In light of such creaturely “original sin” and ongoing rebellion, Scripture testifies that the Creator remains gracious—that God yet desires to be in relationship with human beings despite their sin. Theological considerations of grace share a basic assumption that although God is not obligated to think, feel, and act for the benefit of sinful humans, God does so nevertheless. While God’s wrath results in severe consequences for sin, God’s grace results in gifts that overcome sin and its consequences. The full extent of God’s gracious giving is in the giving of the divine self in Jesus Christ, the divine Logos made flesh, who is “full of grace and truth” and from whose “fullness we have all received grace upon grace” (John 1:14, 16).

Martin Luther’s theology can be fundamentally construed as the development of his thought regarding the nature of grace, the nature of God’s favor and blessing bestowed upon undeserving human beings. The many dimensions of Luther’s biblical teaching and theological reflection have, in the background a desire to understand God’s grace most fully revealed in Jesus Christ. As such, Luther’s concepts of the righteousness of God, justification by faith, the bound will, the distinction of law and gospel, the new obedience, the “happy exchange,” and many related concepts are, at heart, attempts to describe what it is to have a God of grace.

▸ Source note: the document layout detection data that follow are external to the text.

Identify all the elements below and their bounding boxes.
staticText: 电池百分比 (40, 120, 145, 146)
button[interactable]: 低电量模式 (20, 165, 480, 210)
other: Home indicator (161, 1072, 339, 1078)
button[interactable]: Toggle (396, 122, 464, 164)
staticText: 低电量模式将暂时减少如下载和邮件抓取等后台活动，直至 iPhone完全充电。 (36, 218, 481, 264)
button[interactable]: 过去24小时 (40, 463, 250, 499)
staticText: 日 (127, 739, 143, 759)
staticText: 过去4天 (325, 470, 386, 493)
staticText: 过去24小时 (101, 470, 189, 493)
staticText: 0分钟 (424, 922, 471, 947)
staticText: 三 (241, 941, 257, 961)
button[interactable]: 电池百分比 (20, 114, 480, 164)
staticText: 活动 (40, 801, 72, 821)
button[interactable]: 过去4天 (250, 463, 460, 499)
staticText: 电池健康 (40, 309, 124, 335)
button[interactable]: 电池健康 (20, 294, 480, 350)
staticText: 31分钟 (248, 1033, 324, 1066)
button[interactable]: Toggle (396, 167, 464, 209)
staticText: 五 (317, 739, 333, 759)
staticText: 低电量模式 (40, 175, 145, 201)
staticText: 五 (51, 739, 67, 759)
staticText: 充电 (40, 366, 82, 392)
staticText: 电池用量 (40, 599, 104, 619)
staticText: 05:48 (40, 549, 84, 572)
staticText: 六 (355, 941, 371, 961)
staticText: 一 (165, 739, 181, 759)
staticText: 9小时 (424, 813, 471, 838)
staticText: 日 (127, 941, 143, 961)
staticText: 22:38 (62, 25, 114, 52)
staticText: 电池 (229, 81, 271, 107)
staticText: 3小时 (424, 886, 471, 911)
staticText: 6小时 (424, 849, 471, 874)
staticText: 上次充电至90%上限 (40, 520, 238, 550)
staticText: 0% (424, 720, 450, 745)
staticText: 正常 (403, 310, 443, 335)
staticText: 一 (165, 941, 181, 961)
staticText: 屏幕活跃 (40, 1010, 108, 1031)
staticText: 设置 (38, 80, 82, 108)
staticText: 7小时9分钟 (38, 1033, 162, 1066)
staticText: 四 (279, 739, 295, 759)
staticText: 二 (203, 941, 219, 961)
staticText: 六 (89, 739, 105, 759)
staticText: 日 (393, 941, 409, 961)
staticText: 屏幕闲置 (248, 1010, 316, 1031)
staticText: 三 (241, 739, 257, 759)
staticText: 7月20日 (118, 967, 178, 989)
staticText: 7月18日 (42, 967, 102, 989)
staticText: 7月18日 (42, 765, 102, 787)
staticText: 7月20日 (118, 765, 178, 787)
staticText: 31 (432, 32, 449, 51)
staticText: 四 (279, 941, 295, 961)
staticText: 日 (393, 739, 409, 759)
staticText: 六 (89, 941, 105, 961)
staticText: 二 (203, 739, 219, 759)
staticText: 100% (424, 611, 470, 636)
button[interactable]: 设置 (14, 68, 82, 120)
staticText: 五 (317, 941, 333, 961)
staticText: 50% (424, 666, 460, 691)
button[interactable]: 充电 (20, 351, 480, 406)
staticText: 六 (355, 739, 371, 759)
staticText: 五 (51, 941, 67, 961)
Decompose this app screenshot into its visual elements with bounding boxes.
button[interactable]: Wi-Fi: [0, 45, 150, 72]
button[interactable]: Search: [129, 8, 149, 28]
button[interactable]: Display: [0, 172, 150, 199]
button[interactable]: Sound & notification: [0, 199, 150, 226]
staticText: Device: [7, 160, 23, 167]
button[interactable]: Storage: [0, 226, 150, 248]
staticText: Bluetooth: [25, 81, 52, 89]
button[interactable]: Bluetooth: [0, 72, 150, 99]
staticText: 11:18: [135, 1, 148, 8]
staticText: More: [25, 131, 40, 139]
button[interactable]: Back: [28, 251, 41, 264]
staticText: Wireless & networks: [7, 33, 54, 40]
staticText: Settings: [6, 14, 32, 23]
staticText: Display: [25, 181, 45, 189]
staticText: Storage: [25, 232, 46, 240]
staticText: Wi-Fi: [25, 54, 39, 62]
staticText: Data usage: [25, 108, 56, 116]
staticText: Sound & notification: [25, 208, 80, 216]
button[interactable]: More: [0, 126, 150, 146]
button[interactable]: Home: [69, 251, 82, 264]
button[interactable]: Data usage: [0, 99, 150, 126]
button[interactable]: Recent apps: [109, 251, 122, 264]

Most interpreters have rightly understood that in Luther’s view, to have a gracious God means to have a God who does not require human beings to fulfill a set of prerequisites in order to receive God’s gift in Christ or to reciprocate God’s giving in order to continue receiving Christ and his benefits. For Luther, to have a God of grace means to believe and trust that through Jesus Christ, God has already met all prerequisites and fulfilled all reciprocations. On this point, Luther found himself breaking new ground (or recovering lost ground) in the understanding of divine grace. Luther “broke” with those theological forebears who taught that divine grace was, in one way or another, partly dependent on human willing and doing. For Luther, God graciously wills and works “all in all.” Nevertheless, when Luther’s many descriptions of what it is to “have a gracious God” are analyzed, a more nuanced understanding of the relationship between the One giving the gift and the ones receiving it begins to reveal itself. For Luther, faith—that gracious means through which God graciously bestows the righteousness of Christ—creates a dynamic rather than static experience of possessing and being possessed of a God of grace. Indeed, scrutinizing Luther’s writings for descriptions of the experientia of sola gratia continues to be a promising direction for future Luther research.

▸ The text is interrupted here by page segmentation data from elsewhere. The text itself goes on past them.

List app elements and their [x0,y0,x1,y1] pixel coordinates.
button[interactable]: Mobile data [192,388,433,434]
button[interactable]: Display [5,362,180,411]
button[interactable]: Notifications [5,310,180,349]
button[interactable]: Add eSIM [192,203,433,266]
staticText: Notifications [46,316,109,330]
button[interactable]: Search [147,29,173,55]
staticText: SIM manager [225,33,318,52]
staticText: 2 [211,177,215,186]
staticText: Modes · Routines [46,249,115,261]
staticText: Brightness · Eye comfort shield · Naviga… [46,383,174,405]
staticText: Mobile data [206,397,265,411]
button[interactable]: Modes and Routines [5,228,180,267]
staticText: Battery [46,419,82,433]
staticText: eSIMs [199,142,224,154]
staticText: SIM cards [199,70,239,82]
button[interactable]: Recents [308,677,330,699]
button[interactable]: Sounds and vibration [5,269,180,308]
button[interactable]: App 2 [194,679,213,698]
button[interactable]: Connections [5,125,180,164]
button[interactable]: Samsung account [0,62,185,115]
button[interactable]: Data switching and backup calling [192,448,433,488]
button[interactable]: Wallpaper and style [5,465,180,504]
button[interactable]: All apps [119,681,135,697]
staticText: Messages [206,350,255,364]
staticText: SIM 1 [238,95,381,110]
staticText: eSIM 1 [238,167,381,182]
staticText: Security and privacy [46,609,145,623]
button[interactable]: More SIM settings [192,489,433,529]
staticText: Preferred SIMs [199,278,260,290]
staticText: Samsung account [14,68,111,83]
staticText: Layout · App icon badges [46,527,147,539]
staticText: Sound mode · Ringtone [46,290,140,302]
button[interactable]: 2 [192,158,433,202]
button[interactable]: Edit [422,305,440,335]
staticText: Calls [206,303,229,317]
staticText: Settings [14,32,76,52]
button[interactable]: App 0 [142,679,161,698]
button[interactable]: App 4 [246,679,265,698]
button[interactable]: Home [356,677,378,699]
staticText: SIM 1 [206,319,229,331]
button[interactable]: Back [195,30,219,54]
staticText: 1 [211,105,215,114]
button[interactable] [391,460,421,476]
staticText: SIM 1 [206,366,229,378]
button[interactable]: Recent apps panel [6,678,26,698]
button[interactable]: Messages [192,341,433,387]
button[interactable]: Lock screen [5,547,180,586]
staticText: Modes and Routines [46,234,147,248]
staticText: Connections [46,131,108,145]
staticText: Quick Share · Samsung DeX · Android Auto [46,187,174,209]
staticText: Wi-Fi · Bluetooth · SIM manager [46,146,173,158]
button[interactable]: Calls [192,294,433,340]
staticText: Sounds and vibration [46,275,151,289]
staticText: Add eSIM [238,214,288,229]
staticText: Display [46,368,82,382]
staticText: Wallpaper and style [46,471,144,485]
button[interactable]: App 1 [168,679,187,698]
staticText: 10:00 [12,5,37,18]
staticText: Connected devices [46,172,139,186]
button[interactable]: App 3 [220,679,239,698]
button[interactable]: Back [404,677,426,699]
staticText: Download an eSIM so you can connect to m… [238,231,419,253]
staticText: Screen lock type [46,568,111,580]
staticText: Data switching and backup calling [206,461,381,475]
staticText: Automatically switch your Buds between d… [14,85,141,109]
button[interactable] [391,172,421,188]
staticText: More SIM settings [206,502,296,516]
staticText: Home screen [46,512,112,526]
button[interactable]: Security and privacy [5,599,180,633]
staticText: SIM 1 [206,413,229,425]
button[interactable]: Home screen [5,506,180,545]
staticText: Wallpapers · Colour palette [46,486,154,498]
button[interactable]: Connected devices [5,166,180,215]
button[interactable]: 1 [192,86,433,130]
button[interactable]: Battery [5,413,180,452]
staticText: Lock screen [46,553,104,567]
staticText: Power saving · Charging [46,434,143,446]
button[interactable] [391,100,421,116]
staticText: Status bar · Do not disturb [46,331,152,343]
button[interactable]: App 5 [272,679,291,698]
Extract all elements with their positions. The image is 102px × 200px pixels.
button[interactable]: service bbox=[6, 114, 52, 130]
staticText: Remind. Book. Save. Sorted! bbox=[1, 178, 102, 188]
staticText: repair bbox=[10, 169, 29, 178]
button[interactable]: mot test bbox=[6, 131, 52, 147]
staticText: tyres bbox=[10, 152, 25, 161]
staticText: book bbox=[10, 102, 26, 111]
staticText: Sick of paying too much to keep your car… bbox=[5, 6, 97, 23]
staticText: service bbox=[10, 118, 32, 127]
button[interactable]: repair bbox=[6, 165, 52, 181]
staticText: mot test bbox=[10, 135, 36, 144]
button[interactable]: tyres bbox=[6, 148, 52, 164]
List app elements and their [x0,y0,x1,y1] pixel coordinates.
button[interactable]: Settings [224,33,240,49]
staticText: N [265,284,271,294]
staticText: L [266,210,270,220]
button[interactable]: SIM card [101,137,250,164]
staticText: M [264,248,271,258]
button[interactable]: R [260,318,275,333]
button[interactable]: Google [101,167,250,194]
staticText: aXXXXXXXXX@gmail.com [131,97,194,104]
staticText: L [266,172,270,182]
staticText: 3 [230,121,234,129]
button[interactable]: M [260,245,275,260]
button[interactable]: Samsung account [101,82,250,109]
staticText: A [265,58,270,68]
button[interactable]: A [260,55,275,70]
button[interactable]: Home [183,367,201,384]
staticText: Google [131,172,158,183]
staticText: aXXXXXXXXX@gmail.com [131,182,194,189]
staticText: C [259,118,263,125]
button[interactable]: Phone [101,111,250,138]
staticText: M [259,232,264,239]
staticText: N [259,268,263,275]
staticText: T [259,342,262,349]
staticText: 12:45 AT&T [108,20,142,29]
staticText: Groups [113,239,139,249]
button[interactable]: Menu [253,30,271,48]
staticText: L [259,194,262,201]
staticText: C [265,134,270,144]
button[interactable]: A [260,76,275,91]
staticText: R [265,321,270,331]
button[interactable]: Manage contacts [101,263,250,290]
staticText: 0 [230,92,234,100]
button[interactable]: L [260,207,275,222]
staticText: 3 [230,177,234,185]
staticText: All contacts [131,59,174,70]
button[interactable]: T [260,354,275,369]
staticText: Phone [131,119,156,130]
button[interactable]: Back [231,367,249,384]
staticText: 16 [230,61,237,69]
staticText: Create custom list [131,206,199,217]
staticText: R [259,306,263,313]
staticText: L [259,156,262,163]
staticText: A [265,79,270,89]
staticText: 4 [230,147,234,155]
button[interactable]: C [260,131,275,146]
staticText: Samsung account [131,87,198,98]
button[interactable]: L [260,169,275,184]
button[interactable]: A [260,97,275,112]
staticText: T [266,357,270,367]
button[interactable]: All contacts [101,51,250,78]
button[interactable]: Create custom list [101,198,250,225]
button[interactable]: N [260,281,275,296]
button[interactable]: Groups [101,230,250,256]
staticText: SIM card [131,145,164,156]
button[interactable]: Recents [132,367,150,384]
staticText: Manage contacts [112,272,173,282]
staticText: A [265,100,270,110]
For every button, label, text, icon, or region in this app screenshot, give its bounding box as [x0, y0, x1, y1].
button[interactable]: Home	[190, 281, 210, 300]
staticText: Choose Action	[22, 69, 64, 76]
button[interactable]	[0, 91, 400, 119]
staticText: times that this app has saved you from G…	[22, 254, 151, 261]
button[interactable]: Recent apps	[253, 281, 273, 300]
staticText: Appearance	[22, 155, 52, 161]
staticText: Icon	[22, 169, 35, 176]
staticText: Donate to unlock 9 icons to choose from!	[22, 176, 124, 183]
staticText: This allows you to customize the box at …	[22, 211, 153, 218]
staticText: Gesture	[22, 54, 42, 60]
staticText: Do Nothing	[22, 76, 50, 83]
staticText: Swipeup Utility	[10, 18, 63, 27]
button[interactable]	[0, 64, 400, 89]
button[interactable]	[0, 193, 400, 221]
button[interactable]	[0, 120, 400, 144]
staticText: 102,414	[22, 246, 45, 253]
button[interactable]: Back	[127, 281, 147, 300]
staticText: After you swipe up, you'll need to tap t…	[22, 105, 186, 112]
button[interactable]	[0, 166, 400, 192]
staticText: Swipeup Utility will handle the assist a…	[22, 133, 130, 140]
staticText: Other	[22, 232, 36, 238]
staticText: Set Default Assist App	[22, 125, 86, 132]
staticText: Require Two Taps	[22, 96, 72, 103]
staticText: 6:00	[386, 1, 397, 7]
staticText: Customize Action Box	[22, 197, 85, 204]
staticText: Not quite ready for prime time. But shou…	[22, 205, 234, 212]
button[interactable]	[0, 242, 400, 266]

Keywords: Martin Luther, Christ, donum, gospel, justification, merit, promise, righteousness, sola gratia, grace

Late Medieval Theology and the Early Luther on Grace

Luther’s earliest conceptions of grace were shaped by a number of communal movements, including the Brethren of the Common Life, the Devotio Moderna, late Renaissance humanism, late medieval Nominalism, and 14th-century German mysticism, as well as individual figures such as Johannes Tauler, Wessell Gansfort, Gabriel Biel, William of Occam, Bernard of Clairvaux, and Augustine of Hippo. Occam and Biel were the strongest early intellectual influences while Luther was a student in Erfurt. However, Luther’s conceptual understanding of grace began its most consequential evolution as a result of his intense readings of Augustine, which he likely began in Erfurt in 1509 and continued during his early years as a professor in Wittenberg.

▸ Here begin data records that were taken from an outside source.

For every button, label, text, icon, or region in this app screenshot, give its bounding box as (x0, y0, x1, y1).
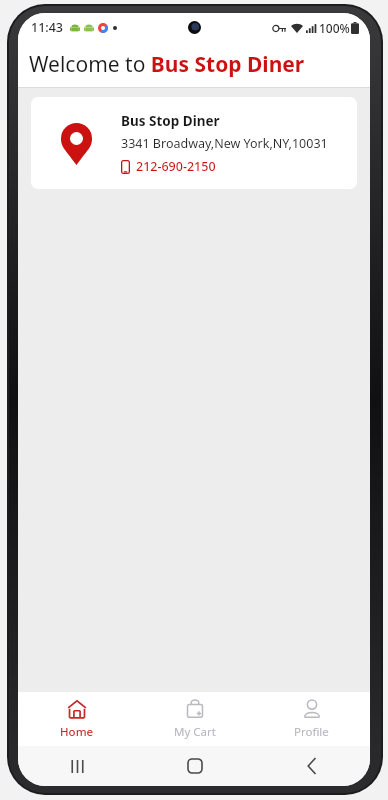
button[interactable]: Home (136, 746, 253, 786)
staticText: 11:43 (31, 19, 64, 36)
button[interactable]: Recents (18, 746, 136, 786)
staticText: Bus Stop Diner (121, 112, 220, 130)
staticText: My Cart (174, 724, 216, 740)
button[interactable]: Back (253, 746, 370, 786)
staticText: 3341 Broadway,New York,NY,10031 (121, 135, 328, 152)
button[interactable]: Call (121, 158, 216, 175)
button[interactable]: Home (18, 692, 136, 746)
staticText: 212-690-2150 (136, 158, 216, 175)
button[interactable]: My Cart (136, 692, 253, 746)
other: Call (121, 160, 130, 174)
button[interactable]: Profile (253, 692, 370, 746)
staticText: 100% (319, 20, 350, 36)
staticText: Profile (294, 724, 329, 740)
button[interactable]: Bus Stop Diner (31, 97, 357, 189)
staticText: Welcome to Bus Stop Diner (29, 50, 305, 79)
staticText: Home (60, 724, 94, 740)
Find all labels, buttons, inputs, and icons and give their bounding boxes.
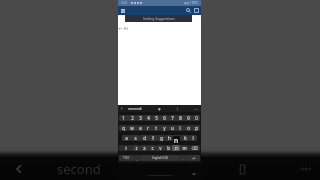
staticText: l [192,135,194,141]
button[interactable]: ⌫ [188,145,200,151]
button[interactable]: Hide keyboard [192,172,196,176]
staticText: 6 [163,115,166,121]
staticText: — [194,106,198,111]
staticText: s [134,135,137,141]
button[interactable]: m [180,145,188,151]
staticText: u [171,125,174,131]
staticText: 1 [122,115,125,121]
staticText: 9:41 [121,1,128,5]
button[interactable]: l [189,135,197,141]
button[interactable]: b [164,145,172,151]
button[interactable]: Navigation menu [120,8,126,14]
staticText: 4 [147,115,150,121]
staticText: j [176,135,178,141]
staticText: b [167,145,170,151]
staticText: i [179,125,181,131]
staticText: f [152,135,154,141]
button[interactable]: 6 [160,115,168,121]
button[interactable]: 4 [144,115,152,121]
button[interactable]: x [140,145,148,151]
button[interactable]: h [165,135,173,141]
button[interactable]: Cast to device [225,158,259,180]
button[interactable]: s [131,135,140,141]
staticText: 0 [195,115,198,121]
staticText: ● [158,107,161,110]
button[interactable]: v [156,145,164,151]
staticText: g [160,135,163,141]
button[interactable]: d [140,135,149,141]
button[interactable]: 8 [176,115,184,121]
button[interactable]: . [179,155,187,161]
button[interactable]: ⇧ [119,145,132,151]
staticText: d [143,135,146,141]
staticText: q [122,125,125,131]
staticText: w [130,125,134,131]
staticText: n [174,136,179,144]
button[interactable]: z [132,145,140,151]
staticText: k [184,135,187,141]
staticText: English (US) [152,156,168,160]
button[interactable]: 7 [168,115,176,121]
button[interactable]: Take screenshot [193,7,200,14]
staticText: 9 [187,115,190,121]
button[interactable]: u [168,125,176,131]
button[interactable]: o [184,125,192,131]
button[interactable]: , [133,155,141,161]
button[interactable]: w [128,125,136,131]
button[interactable]: 5 [152,115,160,121]
button[interactable]: i [176,125,184,131]
staticText: r [147,125,149,131]
button[interactable]: r [144,125,152,131]
staticText: h [168,135,171,141]
button[interactable]: ↵ [187,155,200,161]
button[interactable]: 3 [136,115,144,121]
button[interactable]: c [148,145,156,151]
staticText: Setting Suggestions [143,16,175,21]
staticText: . [183,156,184,161]
staticText: 5 [155,115,158,121]
button[interactable]: Search [185,7,192,14]
button[interactable]: t [152,125,160,131]
staticText: 7 [171,115,174,121]
staticText: y [163,125,166,131]
button[interactable]: y [160,125,168,131]
button[interactable]: q [119,125,128,131]
staticText: x [143,145,146,151]
button[interactable]: j [173,135,181,141]
button[interactable]: second [57,158,101,180]
staticText: c [151,145,154,151]
staticText: second [57,160,101,178]
button[interactable]: 1 [119,115,128,121]
button[interactable]: p [192,125,200,131]
staticText: ← Hi [119,26,129,32]
staticText: 3 [139,115,142,121]
button[interactable]: More options [292,158,320,180]
staticText: a [125,135,128,141]
button[interactable]: a [122,135,131,141]
button[interactable]: n [172,145,180,151]
button[interactable]: 0 [192,115,200,121]
button[interactable]: f [149,135,157,141]
staticText: p [195,125,198,131]
staticText: second [128,106,142,111]
staticText: ↵ [192,156,196,161]
staticText: | [176,106,179,111]
staticText: , [137,156,138,161]
button[interactable]: English (US) [141,155,179,161]
staticText: ⌫ [191,146,198,151]
staticText: ?123 [123,156,129,160]
staticText: o [187,125,190,131]
button[interactable]: ?123 [119,155,133,161]
button[interactable]: 9 [184,115,192,121]
staticText: ‹ [121,105,123,112]
button[interactable]: k [181,135,189,141]
button[interactable]: e [136,125,144,131]
button[interactable]: g [157,135,165,141]
staticText: t [155,125,157,131]
staticText: m [182,145,187,151]
staticText: 8 [179,115,182,121]
staticText: z [135,145,138,151]
button[interactable]: 2 [128,115,136,121]
button[interactable]: Back [0,158,38,180]
staticText: v [159,145,162,151]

Luther entered the Augustinian friary at Erfurt a mere ten years after Biel’s death. Biel’s adaptations of Occam’s adaptations of the teachings of Thomas Aquinas were imparted to Luther by his professors at Erfurt. It is from these “Scholastic” or “the Nominalists” teachers that Luther learned about the various Thomistic distinctions of grace (curative, elevating, operating, cooperating, prevenient, subsequent, and more) and merit (congruent and condign).1 It is also from these teachers that Luther learned the specifics of the notion that in order to continue receiving God’s grace, one needs “to do what is within oneself” (facere quod in se est).2

The young Luther learned, understood, and communicated the “grace-infused” system well. Throughout his career, he could still be found explaining the late medieval theological approach while also refuting it. For instance, responding to a friend’s question regarding the proper interpretation of John 15:5 (“Apart from me you can do nothing”), Luther wrote:

To begin with, I think you know the two distinctions … of our teachers which were taught about this passage. … When it is said, “You can do nothing without me,” it means in this context that without the “specific influence” [of grace] we can do nothing perfectly. Of course on the basis of the “general influence” [of nature] we can indeed do something which as a “beginning action” is good. This means that on the basis of the “general influence” we can prepare ourselves by our own strength for receiving grace (or the “specific influence”) so that we may do something meritorious; we cannot, however, do something meritorious in itself by this “[general] influence” and by our own strength. This is the way this passage has been understood and explained so far. However, Christ totally rejects the “general influence.” …, Christ declares simply and without distinction that without the “specific” (as they call it) “influence”—or the grace of God—nothing can be done that in the eyes of God is not worthy of fire.3

By 1520, in contradiction to his earliest theological influences, Luther had come to understand that all grace was prevenient—that where divine grace is concerned, nothing hinged on human doing “in the presence of God” (coram Deo).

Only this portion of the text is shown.